Memo to the rest of the National Hockey League: This team will be better than Boucher's first.
"I was most impressed by the pace of practice. This is different and it's not just the emphasis on speed," observed jet fast new right winger Ryan Shannon, formerly with Ottawa, a Cup champion in Anaheim, with an Economics degree from Boston College. "Not only with the intensity of the (first) scrimmage, but how quickly one drill followed another. A whistle blows, and in a matter of seconds, we've moved the pucks into another corner of rink and started again."
Not only can this team skate, but it can think.
Harvard educated checker extraordinaire Dominic Moore spent the summer reading "The Big Short" by acclaimed financial author Michael Lewis. An appropriate title, too, for an initial year under GM Steve Yzerman and his hand picked bench boss who created such a fervor for this warm weather club that season ticket base has doubled into five figures.

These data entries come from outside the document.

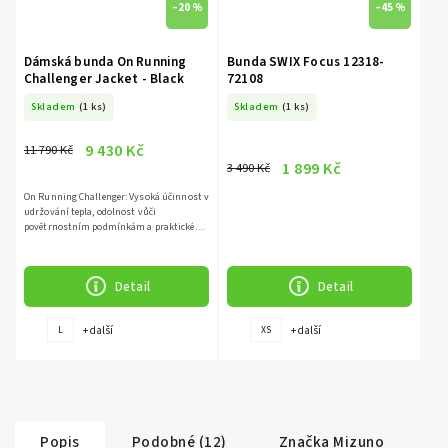
–20 %
–45 %
Dámská bunda On Running
Bunda SWIX Focus 12318-
Challenger Jacket - Black
72108
Skladem
(1 ks)
Skladem
(1 ks)
9 430 Kč
11 790 Kč
1 899 Kč
3 490 Kč
On Running Challenger: Vysoká účinnost v
udržování tepla, odolnost vůči
povětrnostním podmínkám a praktické
funkce,...
Detail
Detail
+ další
+ další
L
XS
Popis
Podobné (12)
Značka
Mizuno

Fans, and players--when the opportunity arises--tend to vote with their feet.
Former St. Louis captain Eric Brewer, a key addition solidifying Tampa Bay's blue line a year ago, and an unrestricted free agent at season's end, quickly resigned, endorsing Boucher and his system: "He's positive, enthusiastic, and ready to rock. Very meticulous. It would take a mountain of negativity to break him down."
All this about a man who had never coached in the National Hockey League before last October.

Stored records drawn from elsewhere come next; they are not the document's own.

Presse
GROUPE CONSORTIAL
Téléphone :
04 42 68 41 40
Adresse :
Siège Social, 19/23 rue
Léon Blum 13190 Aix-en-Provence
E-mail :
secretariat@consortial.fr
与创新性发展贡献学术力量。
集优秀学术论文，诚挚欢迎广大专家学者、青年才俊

"We are at a higher pace than last year," offered the head coach himself. "And that is what we are expecting. There is a fight to this team and an intense competitiveness. We want to be powerful and explosive."
Just such a competitive spirit enabled the gritty goal mouth grinder Malone to endure the searing pain of Grade 4 right shoulder separation, suffered in the first round triumph over his former club, in Pittsburgh. He never missed a game, playing in all 18 of the postseason drive.
"I felt like I had been stabbed in the back when it happened," recalls Malone. Surgery in June and recent months of uncomfortable rehabilitation rectified what was to all the world an "upper body injury" as Bugsy skated thru the Washington Capitals series sweep and a seven game gauntlet with the Boston Bruins.
And while welcoming the Lightning back to action, how about an owner who pumped nearly $50 million of his own money into an area he doesn't own, to grandly enhance the city's St. Pete Times Forum?
Why? Because he can. And he cares.
How about an owner who's invested more in payroll than the across-the-bay Major League Baseball Rays?
Why? Please see above.
Optimism, thy name is Bolt. Or, Jeff Vinik, as in the beaming chairman in a blazer, very much in the middle of his fan constituency as training camp began, posing for pictures, signing autographs, remembering names.
His blue-hued transformation of Tampa Bay is nearly complete. The Lightning donned a new royal blue uniform with the first shift of practice. All new blue seats await, too, surrounding the Forum ice, as will suites, concourses, locker rooms, and lounges, redesigned down to detail of the carpet fiber. And when a majestic new theatrical pipe organ first sounds in a few weeks, we'll all be channeling our inner Wayne Messmer. Chicago, the gold standard of hockey arena music, suddenly will be rendered envious.
"We are thrilled by the improvements to the Forum," smiled Vinik. "We have good momentum on the business side. It will be amazing for me to see it all when the curtain comes up."
The exhibition blinds are first to be raised. Tuesday the Bolts travel to St. Louis before jetting Wednesday to Orlando, with the Blues in tow, for the first ever hockey game in the magnificent Amway Center. We are advised City Beautiful Mayor Buddy Dyer not only will drop the puck at the ceremonial opening face-off.
He's also started growing his Preseason beard.